Предостережение отнюдь не лишнее: улочки здесь такие узкие, что танки могли пройти только мимо самых худых обитателей Айзенаха. Пара лишних сантиметров выступающего вперед пивного брюха — и несчастный случай обеспечен.

Мы прошли через весь город, где сразу же начались праздничные гуляния и были выкачены бочки с местным пивом, и выстроились на плацу перед нашими новыми казармами. Подполковник фон Приттвиц унд Гаффрон принимал под свое начало Второй танковый полк.

Подполковник тоже был верхом. Он отдавал честь довольно небрежно, привычным легким жестом. Вдруг подумалось, что с таким командиром хорошо будет служить — надежно. В нем ощущалась сила многолетней привычки к армии — привычки, которая несколько лет дремала, никем не востребованная, и вот была воскрешена по первому же зову боевой трубы.

Он сказал несколько ободряющих слов, затем махнул музыкантам и развернул лошадь хвостом в нашу сторону. Лошадь заплясала и двинулась танцующим шагом к казарме. Подполковник постукивал стеком себя по сапогу.

Только сейчас, когда мы достигли гарнизона, я с обостренной ясностью ощутил, что нахожусь в самом начале великого пути. Я возблагодарил господа бога, которого знал в детстве и которого почти забыл в беспорядочные годы юности, за то, что мне еще достаточно мало лет и я успею принять деятельное участие в том огромном деле, которое предстоит всем немцам.

Казармы еще не были достроены. Некоторые стояли без дверей, и практически везде отсутствовали отопительные системы. Не было возведено и ограждение: только столбы, отмечающие места, где должны находиться ворота. Единственное, что успели соорудить к нашему появлению, были ангары для размещения техники.

Через десять дней прибыли первые новобранцы. Второй взвод укомплектовали выходцами из Силезии, а мой, первый, осчастливили сынами Тюрингии и Саксонии. По правде сказать, мы не столько осваивали технику, сколько занимались строительными работами. Доводили до ума казармы, изучали великое искусство кладки печей. Я сообщал об этом маме в пространных письмах, которые она, как я надеялся, с гордостью читает вслух у семейного очага.
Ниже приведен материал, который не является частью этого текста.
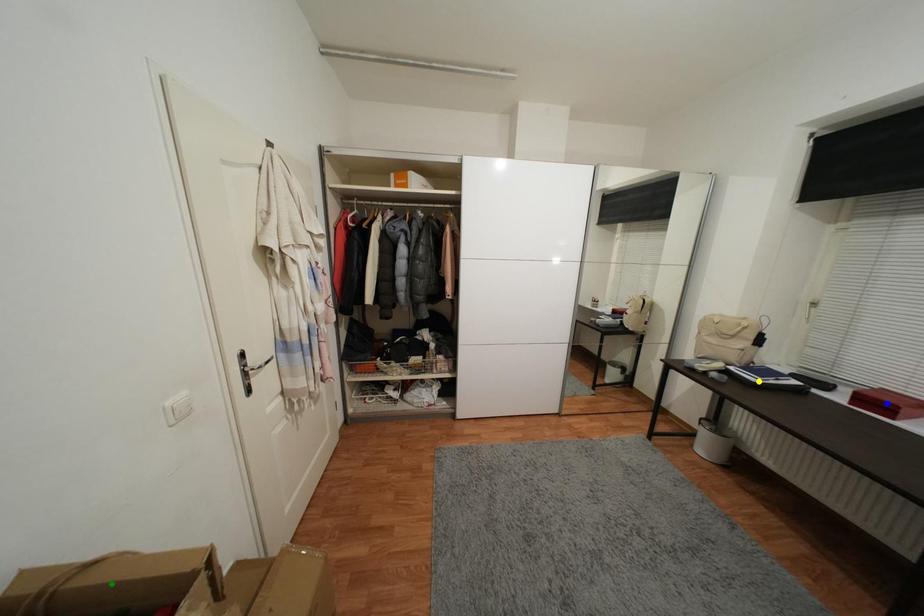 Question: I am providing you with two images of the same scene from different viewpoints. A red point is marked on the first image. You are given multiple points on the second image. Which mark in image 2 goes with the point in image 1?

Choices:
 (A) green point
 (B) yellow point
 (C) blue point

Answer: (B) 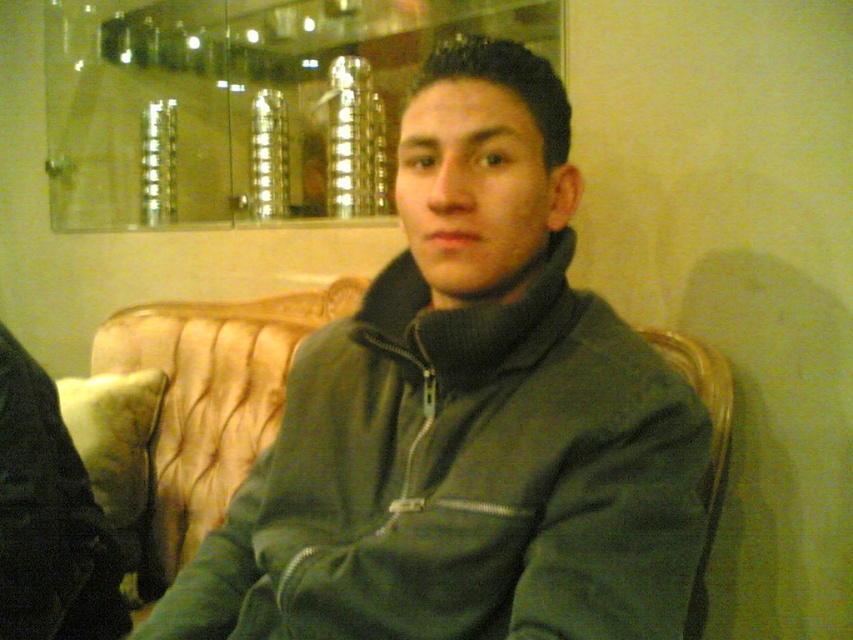 Question: Considering the relative positions of green matte jacket at center and green fabric chair at right in the image provided, where is green matte jacket at center located with respect to green fabric chair at right?

Choices:
 (A) left
 (B) right

Answer: (A)

Question: Considering the real-world distances, which object is farthest from the green fabric chair at right?

Choices:
 (A) black fabric at left
 (B) green matte jacket at center

Answer: (A)

Question: Does green matte jacket at center have a smaller size compared to green fabric chair at right?

Choices:
 (A) no
 (B) yes

Answer: (A)

Question: Which point is closer to the camera?

Choices:
 (A) (13, 508)
 (B) (722, 372)
 (C) (581, 292)

Answer: (C)

Question: Can you confirm if green matte jacket at center is positioned above black fabric at left?

Choices:
 (A) no
 (B) yes

Answer: (B)

Question: Which object appears farthest from the camera in this image?

Choices:
 (A) black fabric at left
 (B) green fabric chair at right

Answer: (A) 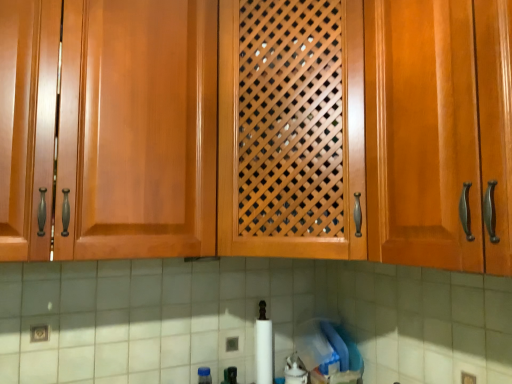 Measure the distance between point (409,278) and camera.

The distance of point (409,278) from camera is 4.32 feet.

Describe the element at coordinates (246, 318) in the screenshot. I see `white glossy granite at lower center` at that location.

The height and width of the screenshot is (384, 512). Identify the location of white glossy granite at lower center. [x=246, y=318].

Where is `white glossy granite at lower center`? The image size is (512, 384). white glossy granite at lower center is located at coordinates pos(246,318). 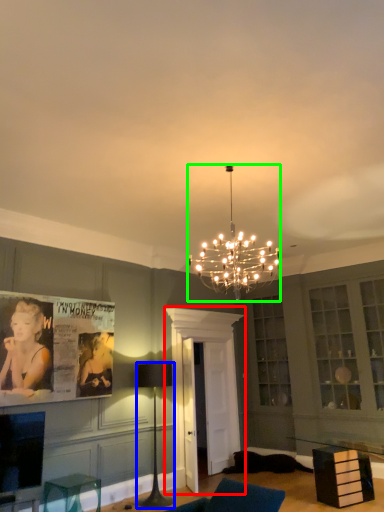 Question: Which object is positioned closest to glass door (highlighted by a red box)? Select from lamp (highlighted by a blue box) and lamp (highlighted by a green box).

Choices:
 (A) lamp
 (B) lamp

Answer: (A) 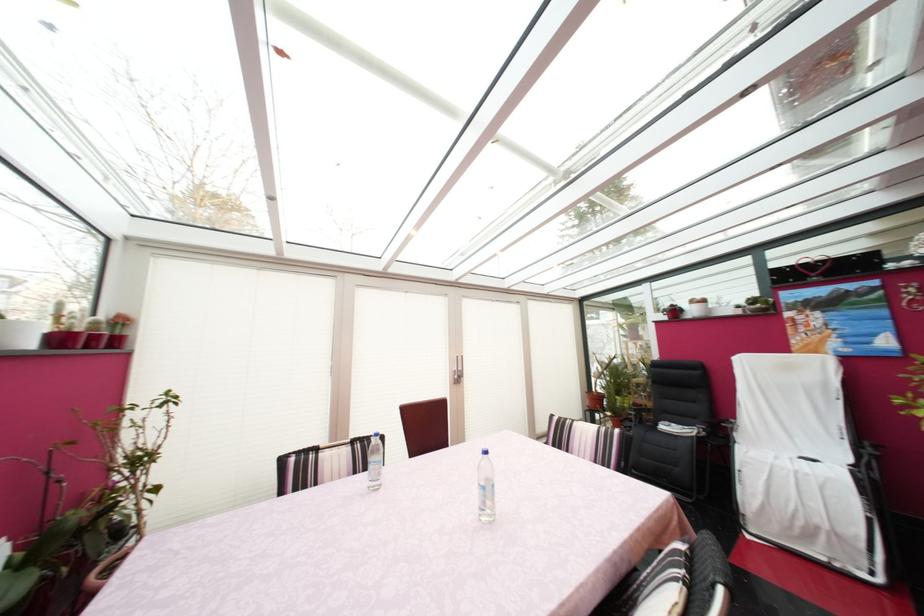 Describe the element at coordinates (457, 370) in the screenshot. I see `the silver door handle` at that location. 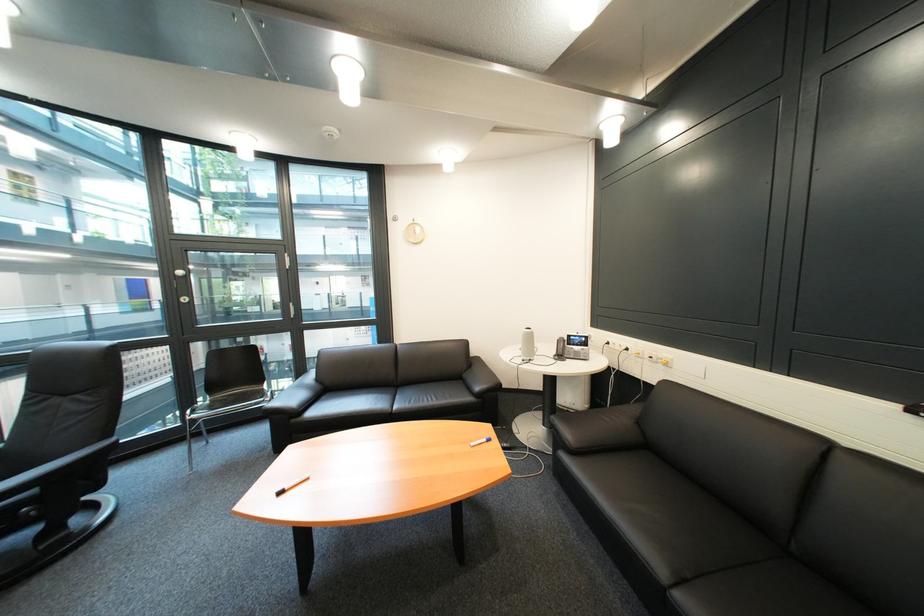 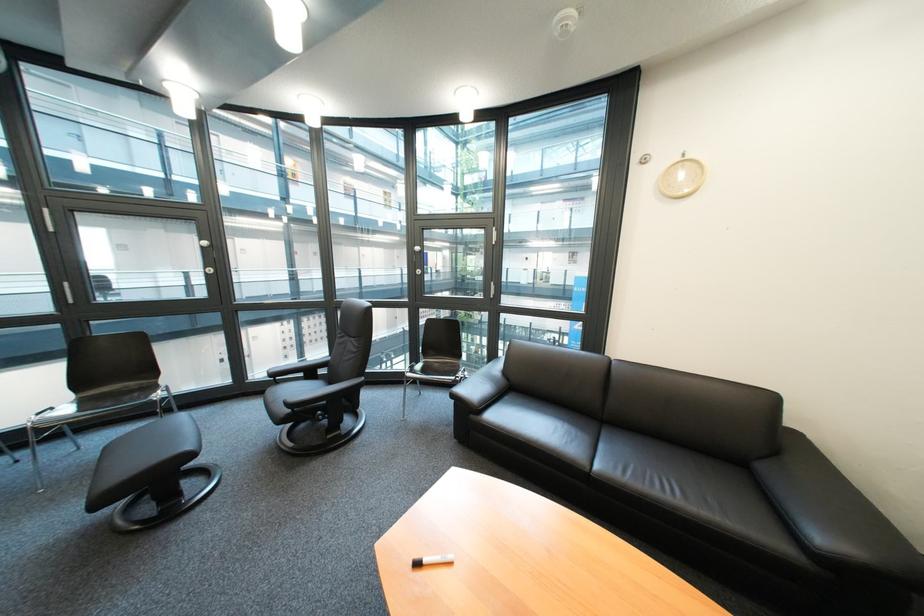 The point at (x=491, y=390) is marked in the first image. Where is the corresponding point in the second image?

(833, 540) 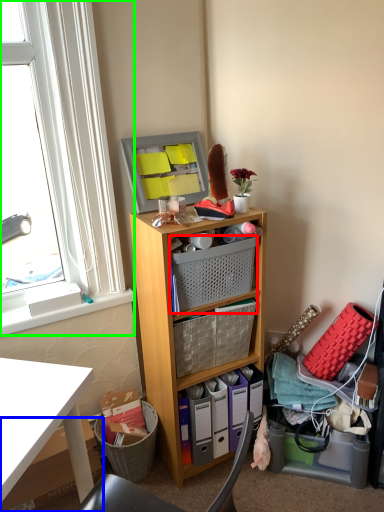 Question: Which object is positioned farthest from basket (highlighted by a red box)? Select from box (highlighted by a blue box) and window (highlighted by a green box).

Choices:
 (A) box
 (B) window

Answer: (A) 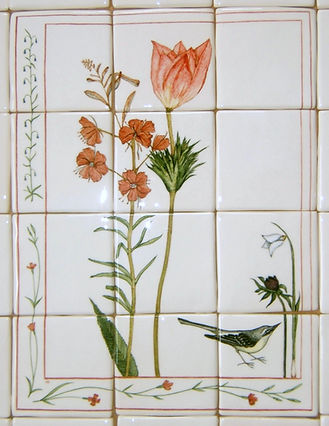 Where is `white tile background`? white tile background is located at coordinates (199, 258). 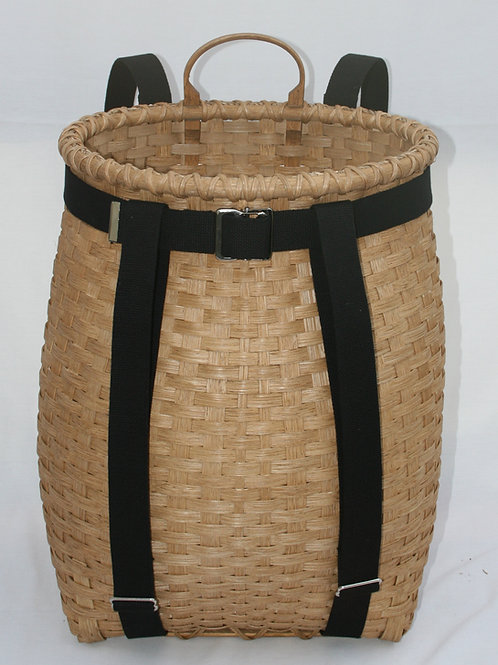 Identify the location of lip of basket. Image resolution: width=498 pixels, height=665 pixels. (251, 181), (245, 104). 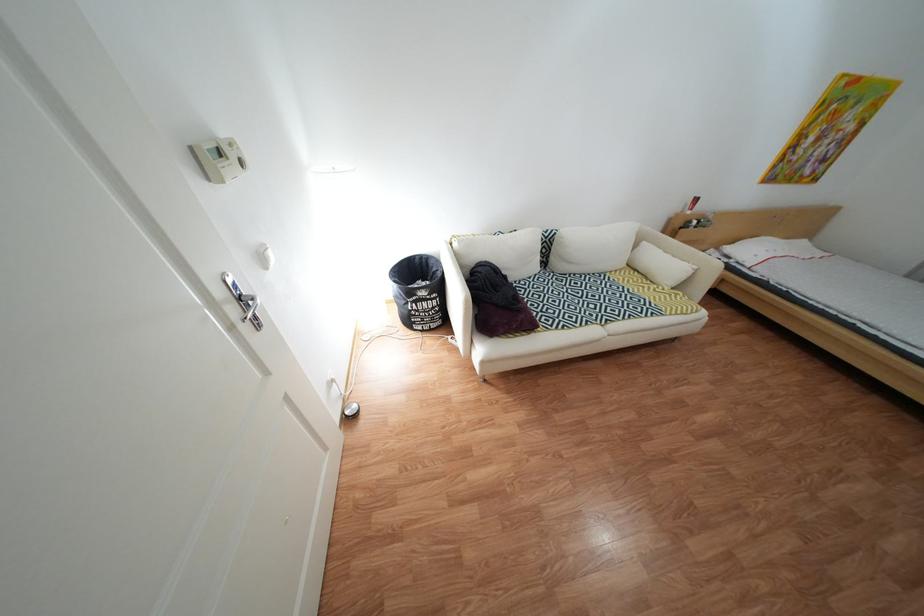 What do you see at coordinates (584, 294) in the screenshot? The width and height of the screenshot is (924, 616). I see `the sofa sitting surface` at bounding box center [584, 294]. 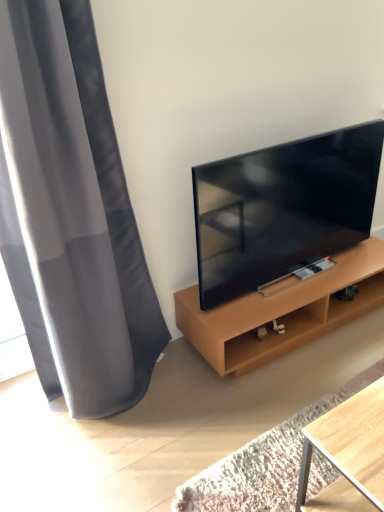 The width and height of the screenshot is (384, 512). I want to click on blank space above wooden shelf at right (from a real-world perspective), so click(x=305, y=276). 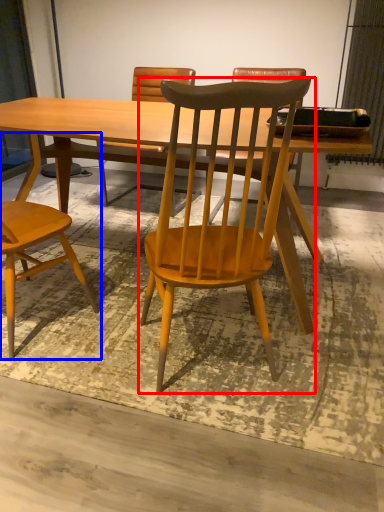 Question: Which of the following is the farthest to the observer, chair (highlighted by a red box) or chair (highlighted by a blue box)?

Choices:
 (A) chair
 (B) chair

Answer: (B) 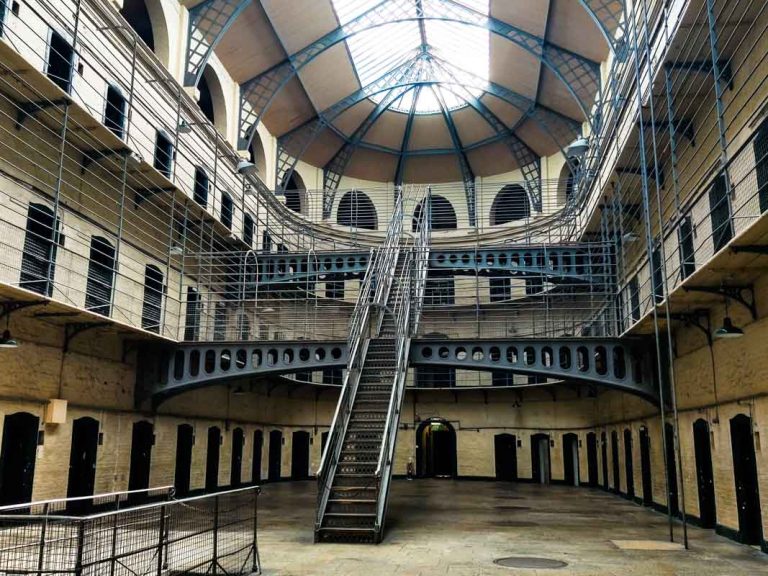 Locate an element on the screen. This screenshot has width=768, height=576. light fixtures is located at coordinates (733, 335), (10, 340).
«Как и брат Альберт, которым ты гордишься больше, чем мной, — писал я с наивной армейской претензией на юмор, — я сделался архитектором. Правда, только на нынешнюю зиму, когда суровая необходимость заставила меня и моих товарищей вставлять окна, прилаживать двери и исследовать проблему щелей в косяках всесторонне и со всевозможным тщанием…»

Я не объяснил маме, почему принял решение сделаться танкистом, возможно, просто потому, что и сам не до конца отдавал себе отчет в своих побуждениях. «Майбах»? Моторы? Мне хотелось смеяться, когда я вспоминал об этом.